【ホラー】会ったはずの“近藤さん”を誰も覚えていない!?“怪異“としか呼べない異常事態!カクテルに込められた意味にゾッ…【作者に聞く】

【漫画】本編を読む
「怖かったら一杯無料」を謳い文句に、実話ホラーを語ってくれる客を待つ、スナック店主兼シナリオライターのエミ。霊感ゼロながらも、なぜか彼女の元には続々とコワイ話が集まってくる…。そんな珠玉の「コワイ話」を1話完結で展開していく漫画「丑三つ時、コワい話はこのBarで」。そこにつづられているストーリーは、フジテレビ「ほんとにあった怖い話」や「呪怨 THE LIVE」の脚本家でもあり、本作の原作者・穂科エミ(@hbdg1999)さんが集めた実話がもとになっているというから驚きだ。
■読者に注目してほしいところとは?



漫画「丑三つ時、コワい話はこのBarで」は、原作者である穂科エミさんの実体験や人から聞いた話をもとに描かれている。なかでも第5話「近藤さん」は、説明しきれない恐怖によって読者の想像力を刺激する異色の回となっている。穂科さんはその存在について、「一番ピンとくるのは『怪異』ですかねぇ」と自身の見解を明かす。

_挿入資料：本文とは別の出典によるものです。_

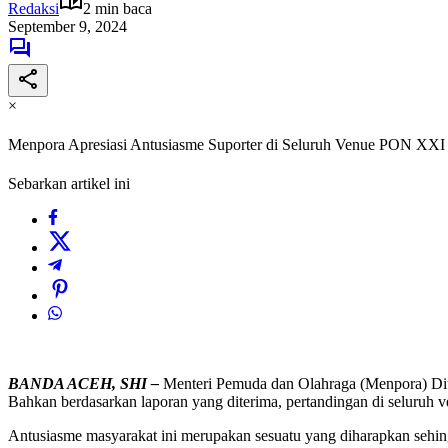
Redaksi
2 min baca
September 9, 2024
×
Menpora Apresiasi Antusiasme Suporter di Seluruh Venue PON XXI
Sebarkan artikel ini
BANDA ACEH, SHI –
Menteri Pemuda dan Olahraga (Menpora) Dito
Bahkan berdasarkan laporan yang diterima, pertandingan di seluruh 
Antusiasme masyarakat ini merupakan sesuatu yang diharapkan sehi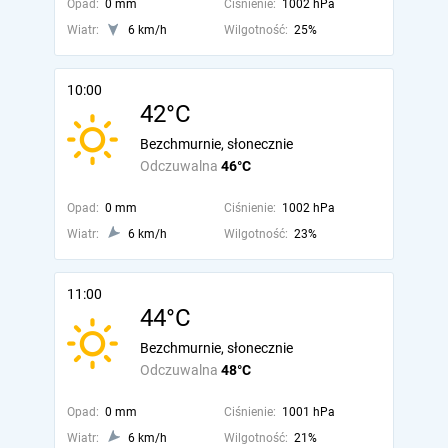
Opad:
0 mm
Ciśnienie:
1002 hPa
Wiatr:
6 km/h
Wilgotność:
25%
10:00
42°C
Bezchmurnie, słonecznie
Odczuwalna
46°C
Opad:
0 mm
Ciśnienie:
1002 hPa
Wiatr:
6 km/h
Wilgotność:
23%
11:00
44°C
Bezchmurnie, słonecznie
Odczuwalna
48°C
Opad:
0 mm
Ciśnienie:
1001 hPa
Wiatr:
6 km/h
Wilgotność:
21%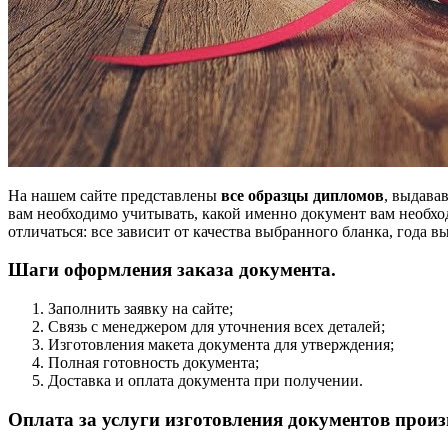
На нашем сайте представлены
все образцы дипломов
, выдава
вам необходимо учитывать, какой именно документ вам необход
отличаться: все зависит от качества выбранного бланка, года 
Шаги оформления заказа документа.
Заполнить заявку на сайте;
Связь с менеджером для уточнения всех деталей;
Изготовления макета документа для утверждения;
Полная готовность документа;
Доставка и оплата документа при получении.
Оплата за услуги изготовления документов прои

キールというカクテルに込められた言葉が、物語の余韻を印象づけているが、そのアイデアは穂科さんの発案とのこと。穂科さんは「翌日には顔も声も話した内容も思い出せない。そんな後味と気味の悪さなか、近藤さんから残された言葉が『最高の出会い』だったら、とんでもなくゾワ〜ッするなあと思うんです」と熱く語り、恐怖と美しさが同居する後味を狙ったという。
漫画を担当する近原さんは「バーの日常と穏やかな客人との和やかな時間と、禁忌を破ったあとの不穏さの対比」に注目してほしいと話す。これまでのように怖い体験をした訪問客から話を聞く形式ではなく、本作では全員が当事者でありながら全貌が見えない構成を採用したという。近原さんは「『はっきりとしない不可解さ』がじんわりとした怖さに繋がればな…と思って描きました」と本作に込めた意図を明かしてくれた。
さらに近原さんは、自身の体験として「友人とエレベーターに乗ろうとした際、目の前で人が消えた」と語る。そのときは「恐怖よりも笑いが先に出るという不可思議な体験でした」と理解不能な出来事に直面した際の感覚を振り返る。
「本当にこんなことが!?」と思わせる怪異が、読者の日常にもじわりと影を落としていく本作。ぜひホラー好きには読んでもらいたい。